Les chroniques de l’investisseur chronique : une allocation d’actifs

chronique investisseurCe texte fait partie de la série proposée par notre ami-chroniqueur Laurent Muller.

Même si nous ne partageons pas tout-à-fait les mêmes principes d’investissement, nous nous sommes trouvés énormément de points communs et les raisonnements développés par Laurent nous ont paru marqués par le sceau du bon sens.

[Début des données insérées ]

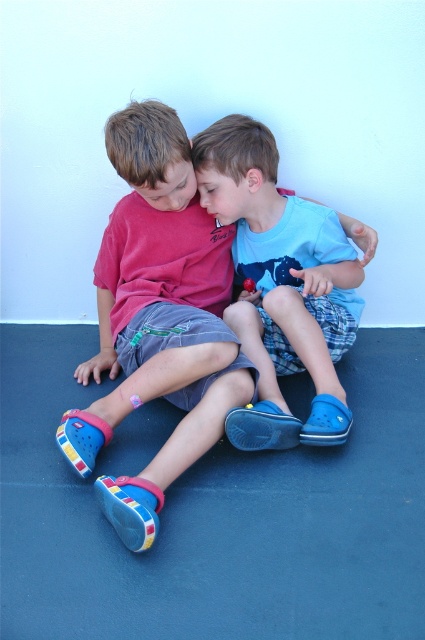 Based on the scene description, where is the matte pink shorts at center located in terms of coordinates?

The matte pink shorts at center is located at coordinates point (158, 317).

You are a photographer trying to capture a closeup shot of the two boys. You need to position your camera so that it can focus on both the matte pink shorts at center and the blue rubber shoes at center. Based on their positions, which object should you place on the left side of your camera frame?

The matte pink shorts at center should be placed on the left side of the camera frame because it is to the left of the blue rubber shoes at center. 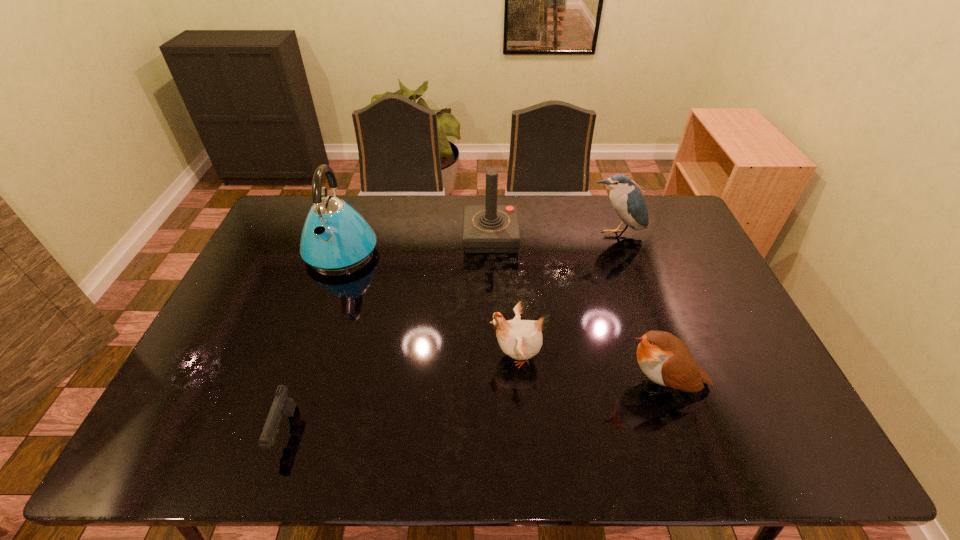 Identify the location of free space at the far edge of the desktop. The width and height of the screenshot is (960, 540). (380, 197).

Il nous a semblé intéressant de vous faire profiter de ces raisonnements et c’est la raison pour laquelle Laurent tiendra, sur ce blog et à intervalles réguliers, une chronique présentant ses principes d’investissement.

Ce sera l’occasion de débattre avec l’équipe des daubasses mais aussi avec vous, ami( e) lecteur(trice) des sujets qui seront développés par notre ami.

Après avoir listé différentes classes d’actifs dans mon précédent article, il me semble intéressant d’essayer de considérer plusieurs allocations d’actifs avec des répartitions entre immobilier physique résidentiel et actions.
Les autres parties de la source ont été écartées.